The allocation may be pre-viewed: check the Expected revenue recognition schedule on the Manage button ribbon. The expected revenue is persistent and rebuilt on every sales order confirmation.
Now deliver and bill the sales order. The revenue (and COGS) are posted not into the P&L but the BS accounts chosen before. Any due revenue from the current and the past periods (imagine the service was billed in the middle of the contractual period) is “caught up” with the first periodical revenue recognition.
A Revenue recognition schedule has been set up for the sales order (Manage ribbon or the Revenue recognition > Inquiries and reports > Revenue recognition inquiry). The financial dimensions in the schedule are retrieved from the sales order header and lines. The percentages are taken from the revenue schedule details.
Once a month the user should check the Unprocessed revenue recognition schedules (workspace Revenue recognition > Workspaces > Revenue management) and apply the action Create journal:
The system is going to pick up any outstanding revenue records up to the As of date (i.e. catching up the revenue if the service was billed in the middle of the contractual period) and produce a GL journal with both the revenue and the COGS.
This journal (Revenue recognition > Journal entries > Revenue recognition journals) is left for approval and posting by the accounting department.
Conclusion
In the past, one of the few options to get an Accrued revenue was to use the straight-line revenue recognition mode in the Project accounting module, but the Revenue recognition module now offers a better, user-friendly solution that supports sales orders.
In the future, this offer may be rounded up by the Deferrals, providing a comparable user experience for the Accrued expenses.
Revenue recognition and deferred cost blog series
Further reading:
Revenue recognition with project budget shadow forecasts
Bundles (Revenue recognition)
Accrued revenue (Revenue recognition)
On provisions, accruals and deferrals
4 Comments
This is great and a module we are working with now. That said it is frustrating that it is only available for revenue when we require some of this functionality for expense deferrals. To that note I wonder what your views are on options now with reference to your earlier blog where you discussed making Rdeferrals available in other countries – do you believe it is possible to extend this functionality to expenses whilst we suggest and wait for MS to do this themselves as you have also suggested.
The RDeferrals module has been successfully “un-caged” some time ago. The trick was to identify all the programming artefacts (menu items, tables, extended data types, enumerations) and extend them, adding the ISO2 country codes in which you operate. Most of the artefacts bear the prefix RDeferrals, a few of them called Ledger* or something similar (e.g. the enumeration Vendor/Customer/Bank/Project/etc in general ledger journals).
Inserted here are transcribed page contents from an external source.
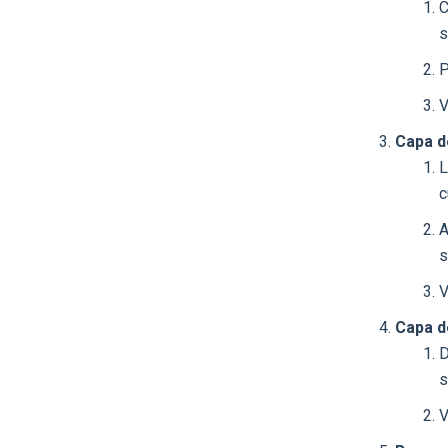
C
s
P
V
Capa d
L
c
A
s
V
Capa d
D
s
V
I am sure Mr. W. of the K. company going to be more than happy to sell the source code to you: fully programmed, infused with the multi-currency ability, ported to extensions, tested and working in Dynamics 365 for Finance 10.x. Buying a solution ready to be used will be much cheaper than developing it yourselves.
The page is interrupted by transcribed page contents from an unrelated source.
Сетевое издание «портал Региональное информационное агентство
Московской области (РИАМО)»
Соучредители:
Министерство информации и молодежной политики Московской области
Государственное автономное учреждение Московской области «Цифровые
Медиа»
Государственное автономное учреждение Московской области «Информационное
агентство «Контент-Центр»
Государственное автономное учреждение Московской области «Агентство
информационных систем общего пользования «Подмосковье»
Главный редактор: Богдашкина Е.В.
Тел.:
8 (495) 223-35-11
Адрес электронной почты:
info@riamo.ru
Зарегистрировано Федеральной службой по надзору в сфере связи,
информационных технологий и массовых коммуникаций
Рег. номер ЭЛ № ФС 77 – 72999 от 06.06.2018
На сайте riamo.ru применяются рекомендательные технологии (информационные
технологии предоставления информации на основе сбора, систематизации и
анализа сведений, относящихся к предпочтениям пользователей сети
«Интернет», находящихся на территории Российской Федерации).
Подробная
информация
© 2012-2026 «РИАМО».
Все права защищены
Hi, When the sales order invoice is posted, how to make sure that the deferred cogs get hit instead of cogs? In my case costs are double counted because of that. First when sales order invoice is posted and later when we recognise the revenue?
This is not normal. If you take a look at my screenshot taken on the invoice posting, it used the deferred COGS account. Your invoice voucher is not correct for some reason; a bug? I have taken my screenshot in a standard system. There is no known parameter to trigger this. As soon as the revenue recognition is used, it reverts both the COGS and revenues.